Pourquoi l’assureur doit connaître la composition réelle du foyer
Déclarer le concubin c’est permettre à l’assureur d’ajuster la couverture :
- Étendre la garantie responsabilité civile à tous les occupants,
- Recalculer la valeur du mobilier (plus de biens = plus de risque),
- Garantir que l’ensemble du foyer sera indemnisé équitablement.
Ne pas informer l’assureur revient à souscrire une assurance incomplète. En cas de sinistre, votre concubin pourrait être considéré comme un tiers, donc non indemnisé.
Les erreurs fréquentes des couples non mariés
Entre confusion administrative et fausse économie, beaucoup de couples en union libre découvrent trop tard que leur couverture ne suffit pas.
Penser que le contrat couvre automatiquement le partenaire
C’est l’erreur la plus courante. Contrairement à ce qu’on imagine, l’assurance habitation ne protège que les occupants déclarés, que ce soit dans le cadre d’une location ou non. Souscrire une assurance habitation avec votre partenaire est aussi essentiel, même si la maison vous appartient.
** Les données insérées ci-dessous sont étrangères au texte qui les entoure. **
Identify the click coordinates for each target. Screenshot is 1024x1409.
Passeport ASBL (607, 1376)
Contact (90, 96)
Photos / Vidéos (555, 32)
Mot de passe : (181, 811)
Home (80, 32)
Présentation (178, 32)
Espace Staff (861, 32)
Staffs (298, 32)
« Sans déclaration officielle, le concubin n’a ni couverture responsabilité civile, ni droit à indemnisation de ses biens », précise la MAIF.
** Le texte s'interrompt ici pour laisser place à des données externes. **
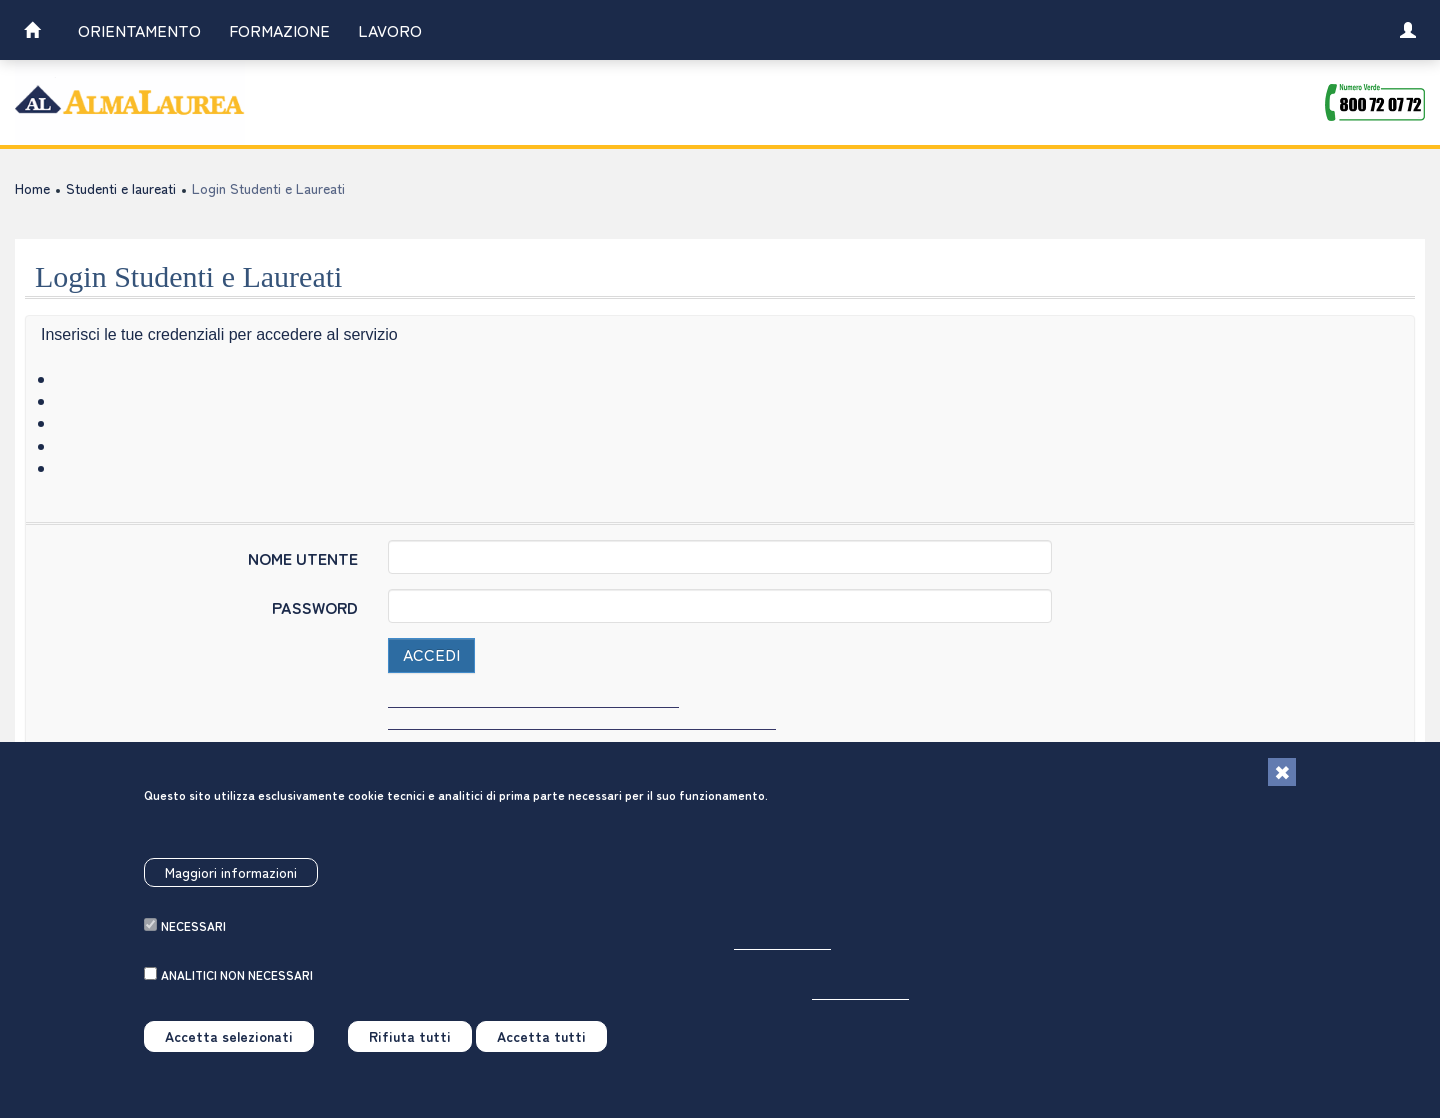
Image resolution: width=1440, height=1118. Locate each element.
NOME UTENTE (303, 557)
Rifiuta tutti (410, 1045)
Ne pas actualiser le contrat après l’installation du conjoint
Selon la Fédération Française de l’Assurance, 1 couple sur 3 oublie de mettre à jour son contrat après un emménagement. Résultat : au moment d’un sinistre, le dossier est bloqué pour “défaut de déclaration”.
Supposer que le statut marital influence le tarif
Mariés, pacsés ou en union libre, le statut n’a aucune incidence sur le prix. Ce qui compte, c’est le logement (surface, localisation, valeur des biens, garanties choisies). Un logement de 70 m² assuré en formule multirisque coûte en moyenne entre 180 et 260 € par an selon la zone géographique.
Le passage au concubinage n’entraîne pas automatiquement de hausse… sauf si la valeur assurée du mobilier augmente.
Que faut-il déclarer à son assurance habitation quand on vit en concubinage ?
Déclarer son concubin à son assurance habitation n’est pas une formalité bureaucratique : c’est ce qui garantit la couverture du couple et la sécurité financière du foyer.
Les informations à communiquer à l’assureur
Plus la déclaration est complète, plus la couverture est fiable. Voici ce que votre assureur attend concrètement.
L’identité du nouveau co-occupant (et pièces justificatives acceptées)
Vous devez indiquer :
- Le nom et prénom du concubin,
- Sa date de naissance,
- Selon l’assureur, une preuve de vie commune :
- Certificat de concubinage (non obligatoire mais accepté),
- Attestation sur l’honneur de cohabitation,
- Bail à deux noms.
Ces documents peuvent être transmis par courrier, via votre espace client ou l’application mobile.
La date d’emménagement ou de changement de situation
Le délai court à partir de la date d’installation effective du partenaire. L’article L113-2 du Code des assurances prévoit 15 jours pour informer l’assureur d’un changement susceptible de modifier le risque.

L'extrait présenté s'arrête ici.